说完,她似用尽了全身的力气,站在原地气喘吁吁。

无涯长老道:“这些话过去你从不曾说过。”

莲雾回他:“从前我不敢,认我生于青莲宗便合该为了青莲宗将自己燃烧殆尽,认父亲与长老们对我期望颇高,认那些我做不到的事情皆是处于我不够上进。可我现在不认了,那些总叫我喘不上气的、总叫我疲惫不已的,我全都不要。”

无涯长老的背恍惚佝偻了些,沉默半晌后,随着一声轻叹,他直起腰身,转头又是那副不苟言笑威严过甚的面孔。他回答:“那你要如何?”
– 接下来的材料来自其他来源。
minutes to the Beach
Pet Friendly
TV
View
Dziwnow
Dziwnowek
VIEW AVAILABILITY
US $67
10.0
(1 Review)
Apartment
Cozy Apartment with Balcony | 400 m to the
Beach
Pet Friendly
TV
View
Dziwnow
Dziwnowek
“我......”没料到无涯长老妥协之快,莲雾愣住了,回过神才语无伦次道:“我、我想下山。父亲,我想带着寻枉,去修我自己的道。”

无涯长老答:“随你。”

临走时,又留一句:“我许你出山,待你归来再将你的道心说与我听。”

自始至终,他都与莲雾隔着三两步远的距离。直到再听不见无涯长老的声音,莲雾才抬头去看,唯有一个逐渐化成墨点的背影。
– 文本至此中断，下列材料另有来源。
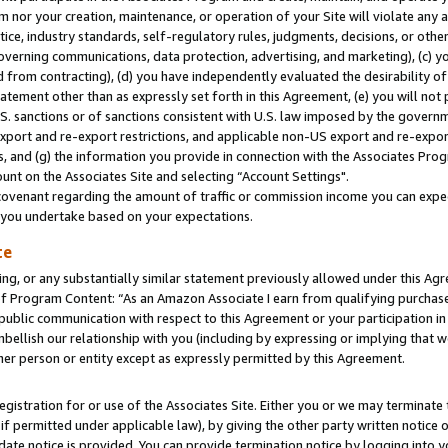
m nor your creation, maintenance, or operation of your Site will violate any a
actice, industry standards, self-regulatory rules, judgments, decisions, or ot
 governing communications, data protection, advertising, and marketing), (c) yo
 from contracting), (d) you have independently evaluated the desirability of
atement other than as expressly set forth in this Agreement, (e) you will not
U.S. sanctions or of sanctions consistent with U.S. law imposed by the gover
 export and re-export restrictions, and applicable non-US export and re-export
 and (g) the information you provide in connection with the Associates Prog
unt on the Associates Site and selecting “Account Settings".
ovenant regarding the amount of traffic or commission income you can expect
s you undertake based on your expectations.
te
ng, or any substantially similar statement previously allowed under this Agr
 Program Content: “As an Amazon Associate I earn from qualifying purchases.
 public communication with respect to this Agreement or your participation 
mbellish our relationship with you (including by expressing or implying that 
her person or entity except as expressly permitted by this Agreement.
gistration for or use of the Associates Site. Either you or we may terminate 
if permitted under applicable law), by giving the other party written notice 
date notice is provided. You can provide termination notice by logging into y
原本她是做足了准备,预想着或许又要大吵一架,哪怕受罚哪怕逐出宗门哪怕父女断亲恩断义绝,她也要将憋在心里的话悉数道明。可面对她孤注一掷的袒露心声,无涯长老如此轻飘飘地便应了,反倒叫她不知所措。

“我说的吧,莲雾师姐。”君红笺笑着凑近,“没必要封闭自己,天道都听得到你不服你不愿,何况区区无涯长老。”

莲雾弯了眉眼,松快到几乎想要尖声叫喊,然后不顾形象地在白玉京内飞奔一圈。